(Dataset records)
════════
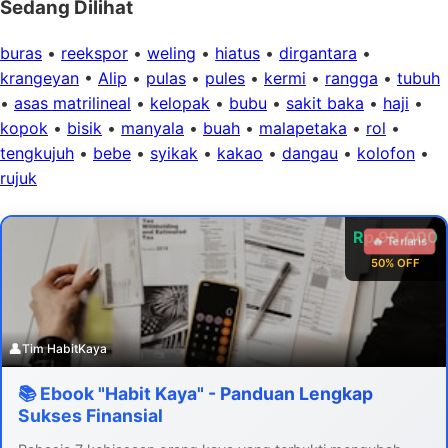
Sedang Dilihat
buras
•
reekspor
•
weling
•
hiatus
•
dirgantara
•
krangeyan
•
Alip
•
pulas
•
pules
•
kermi
•
rangga
•
tubuh
•
asas matrilineal
•
kelopak
•
bubu
•
sakit baka
•
haji
•
kopok
•
bisik
•
manyala
•
buah
•
malapetaka
•
rol
•
tengkujuh
•
bebe
•
syikak
•
kakao
•
dangau
•
kolofon
•
rujuk
Rp 99.000
🔥 Terlaris
50% OFF
👤
Tim HabitKaya
📚 Ebook "Habit Kaya" - Panduan Lengkap
Sukses Finansial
════════
* [Your task]: A faithful copy of all the records is required, with the pictures left out.

* [Answer space]:
Sedang Dilihat
buras
•
reekspor
•
weling
•
hiatus
•
dirgantara
•
krangeyan
•
Alip
•
pulas
•
pules
•
kermi
•
rangga
•
tubuh
•
asas matrilineal
•
kelopak
•
bubu
•
sakit baka
•
haji
•
kopok
•
bisik
•
manyala
•
buah
•
malapetaka
•
rol
•
tengkujuh
•
bebe
•
syikak
•
kakao
•
dangau
•
kolofon
•
rujuk
Rp 99.000
🔥 Terlaris
50% OFF
👤
Tim HabitKaya
📚 Ebook "Habit Kaya" - Panduan Lengkap
Sukses Finansial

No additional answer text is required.